··· Given records

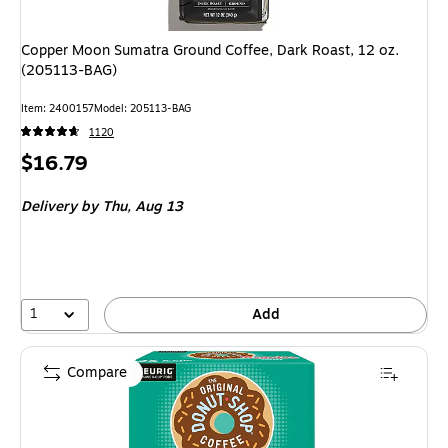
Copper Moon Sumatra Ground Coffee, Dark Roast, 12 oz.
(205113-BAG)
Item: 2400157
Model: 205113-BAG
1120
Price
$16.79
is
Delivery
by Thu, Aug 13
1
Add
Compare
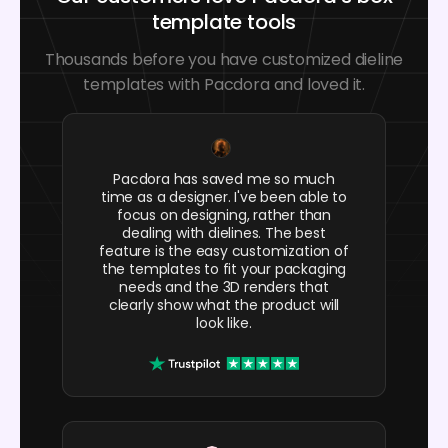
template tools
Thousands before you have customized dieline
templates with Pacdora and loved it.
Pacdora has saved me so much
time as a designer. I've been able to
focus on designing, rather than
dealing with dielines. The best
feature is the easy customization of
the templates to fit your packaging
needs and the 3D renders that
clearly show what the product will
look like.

······
··· Given records

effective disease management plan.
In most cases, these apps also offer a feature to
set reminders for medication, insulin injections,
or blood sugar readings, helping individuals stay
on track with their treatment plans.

······
··· Given records

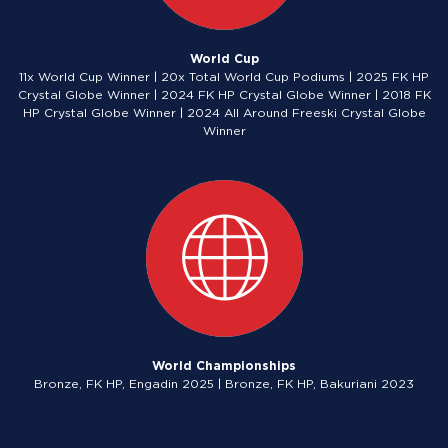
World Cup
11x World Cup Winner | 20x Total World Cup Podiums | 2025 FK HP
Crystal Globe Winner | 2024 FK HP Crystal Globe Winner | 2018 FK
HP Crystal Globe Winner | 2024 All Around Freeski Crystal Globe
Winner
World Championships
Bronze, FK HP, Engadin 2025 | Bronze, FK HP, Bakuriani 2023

······

◆ Exercise instructions: Looking at the material above, state the number of lines that contain the word "Globe". Give nothing but that number.

◆ Written reply: 2